The HPPP stakeholder engagement aims at addressing this – for example during a “business2business” field visit with national and multi-national company representatives and humanitarians to Ethiopian refugee entrepreneur, Mesfin (in one of Kenya’s largest and oldest refugee camps) is one good example. He started some years ago as small food vendor to now becoming one of the largest whole-sale business people in the camp with an average income of US$ 10.000/ month and more than 30 employees from among the refugee and the hosting community. He is receiving increasing support from national business entities – such as Equity Bank – providing basic financial advise and services in a very remote crises-affected area. Another business, Ushahidi, (among the key supporters for the HPPP), born out of a technology online start-up in Kenya, with now global impact for aid efficiency and effectiveness in sudden onset humanitarian crises – showcases that with a strong understanding and appreciation of local community leadership and real-time information sharing via crowdsourcing tools, is enabling communities and international community as humanitarian first responders to work in a more coordinated and effective, impactful manner to save and rebuild lives. These and numerous other examples highlight that local to global cross-sector coordination and strengthened partnering are in–demand and that interactive – whether digital or Face-to-Face networks - will play a significant role in the future.
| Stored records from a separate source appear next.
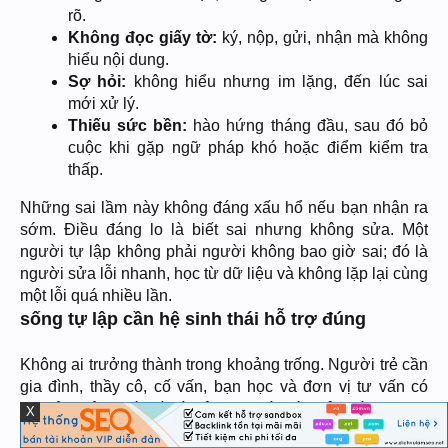
rõ.
Không đọc giấy tờ:
ký, nộp, gửi, nhận mà không
hiểu nội dung.
Sợ hỏi:
không hiểu nhưng im lặng, đến lúc sai
mới xử lý.
Thiếu sức bền:
hào hứng tháng đầu, sau đó bỏ
cuộc khi gặp ngữ pháp khó hoặc điểm kiểm tra
thấp.
Những sai lầm này không đáng xấu hổ nếu bạn nhận ra
sớm. Điều đáng lo là biết sai nhưng không sửa. Một
người tự lập không phải người không bao giờ sai; đó là
người sửa lỗi nhanh, học từ dữ liệu và không lặp lại cùng
một lỗi quá nhiều lần.
sống tự lập cần hệ sinh thái hỗ trợ đúng
Không ai trưởng thành trong khoảng trống. Người trẻ cần
gia đình, thầy cô, cố vấn, bạn học và đơn vị tư vấn có
chuyên môn. Vấn đề là hệ sinh thái đó phải giúp bạn tự
X
lập hơn, không làm bạn lệ thuộc hơn.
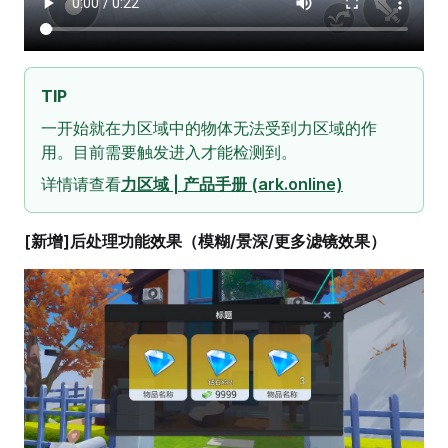
TIP
一开始就在力区域中的物体无法受到力区域的作
用。目前需要触发进入才能检测到。
详情请查看
力区域 | 产品手册 (ark.online)
[新增]后处理功能效果（模糊/景深/更多滤镜效果）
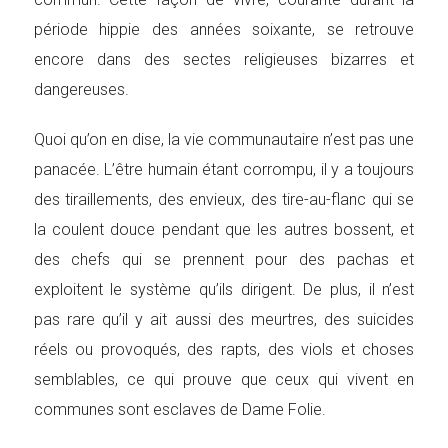
période hippie des années soixante, se retrouve
encore dans des sectes religieuses bizarres et
dangereuses.
Quoi qu’on en dise, la vie communautaire n’est pas une
panacée. L’être humain étant corrompu, il y a toujours
des tiraillements, des envieux, des tire-au-flanc qui se
la coulent douce pendant que les autres bossent, et
des chefs qui se prennent pour des pachas et
exploitent le système qu’ils dirigent. De plus, il n’est
pas rare qu’il y ait aussi des meurtres, des suicides
réels ou provoqués, des rapts, des viols et choses
semblables, ce qui prouve que ceux qui vivent en
communes sont esclaves de Dame Folie.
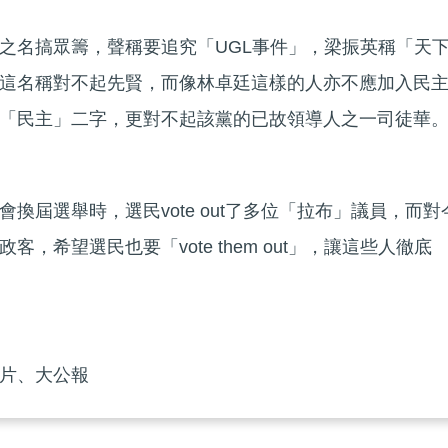
之名搞眾籌，聲稱要追究「UGL事件」，梁振英稱「天
這名稱對不起先賢，而像林卓廷這樣的人亦不應加入民
「民主」二字，更對不起該黨的已故領導人之一司徒華
換屆選舉時，選民vote out了多位「拉布」議員，而對
，希望選民也要「vote them out」，讓這些人徹底
片、大公報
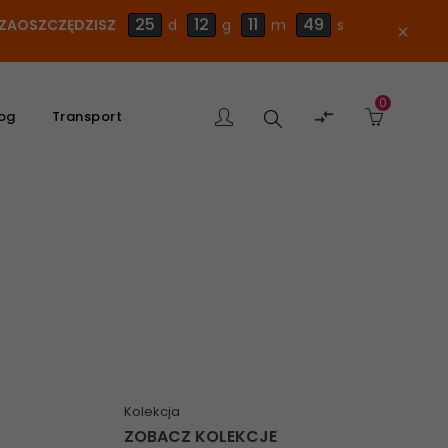
25
12
11
48
E ZAOSZCZĘDZISZ
d
g
m
s
close
0
Szukaj

og
Transport
produktu
Kolekcja
ZOBACZ KOLEKCJE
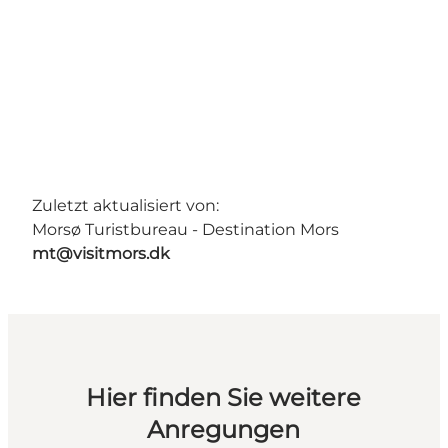
Zuletzt aktualisiert von:
Morsø Turistbureau - Destination Mors
mt@visitmors.dk
Hier finden Sie weitere
Anregungen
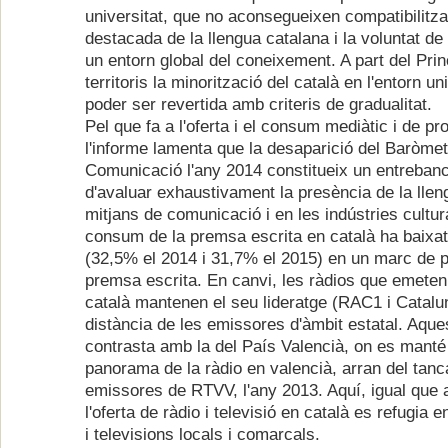
universitat, que no aconsegueixen compatibilitza
destacada de la llengua catalana i la voluntat de
un entorn global del coneixement. A part del Princ
territoris la minorització del català en l'entorn un
poder ser revertida amb criteris de gradualitat.
Pel que fa a l'oferta i el consum mediàtic i de pr
l'informe lamenta que la desaparició del Baròmet
Comunicació l'any 2014 constitueix un entrebanc 
d'avaluar exhaustivament la presència de la llen
mitjans de comunicació i en les indústries cultur
consum de la premsa escrita en català ha baixa
(32,5% el 2014 i 31,7% el 2015) en un marc de p
premsa escrita. En canvi, les ràdios que emete
català mantenen el seu lideratge (RAC1 i Catalu
distància de les emissores d'àmbit estatal. Aque
contrasta amb la del País Valencià, on es manté 
panorama de la ràdio en valencià, arran del tan
emissores de RTVV, l'any 2013. Aquí, igual que a
l'oferta de ràdio i televisió en català es refugia
i televisions locals i comarcals.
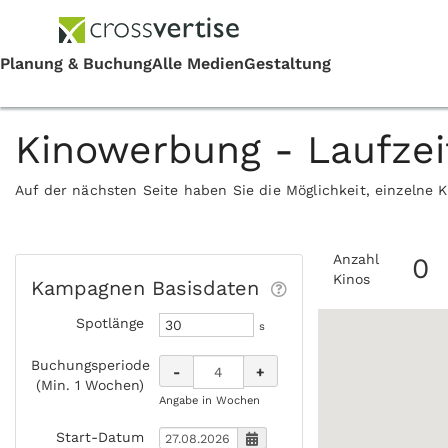
Kinowerbung - Laufze
Auf der nächsten Seite haben Sie die Möglichkeit, einzelne 
Anzahl
0
Kinos
Kampagnen Basisdaten
Spotlänge
s
Buchungsperiode
-
+
(Min. 1 Wochen)
Angabe in Wochen
Start-Datum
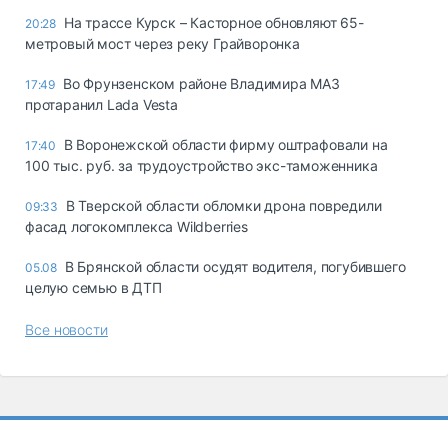
На трассе Курск – Касторное обновляют 65-
20:28
метровый мост через реку Грайворонка
Во Фрунзенском районе Владимира МАЗ
17:49
протаранил Lada Vesta
В Воронежской области фирму оштрафовали на
17:40
100 тыс. руб. за трудоустройство экс-таможенника
В Тверской области обломки дрона повредили
09:33
фасад логокомплекса Wildberries
В Брянской области осудят водителя, погубившего
05.08
целую семью в ДТП
Все новости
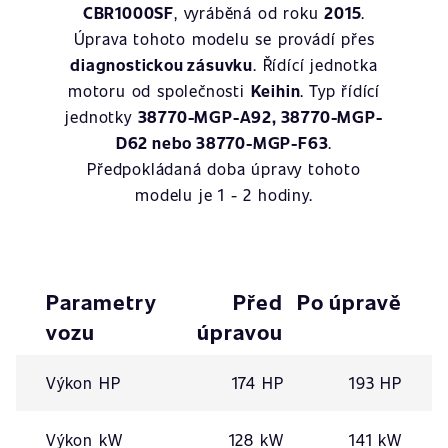
CBR1000SF
, vyráběná od roku
2015
.
Úprava tohoto modelu se provádí přes
diagnostickou zásuvku
. Řídící jednotka
motoru od společnosti
Keihin
. Typ řídící
jednotky
38770-MGP-A92, 38770-MGP-
D62 nebo 38770-MGP-F63
.
Předpokládaná doba úpravy tohoto
modelu je 1 - 2 hodiny.
Parametry
Před
Po úpravě
vozu
úpravou
Výkon HP
174 HP
193 HP
Výkon kW
128 kW
141 kW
The HPPP that started with 160 delegates from 8 UN agencies, local and multi-national business representatives, civil society, academia and Government is complemented by an e-portal capturing on “who is doing/ offering/ in need of- what/ where”. It will facilitate panel discussions, global and local fora and partnering trainings on a regular basis to address impact of natural disasters, long-term emergencies due to conflict, and complex urban and out-of-camp displacement situations as identified by the WHS process and the HPPP will also be part of the global “Connecting Business Initiative.”
While the UN Secretary General has recently called on state, non-state actors, including business, to take the unique opportunity of the WHS in Istanbul on 23/24 May 2016, for commitments to significantly enhance efforts to increase people’s resilience and strengthen local and national capacities – for 125 Mio people living in immediate humanitarian crises - by working differently to reduce risk and vulnerability, it is every one of us, to actually better support linkages, replicate networks for principled humanitarian - local, national and multinational business to make it happen.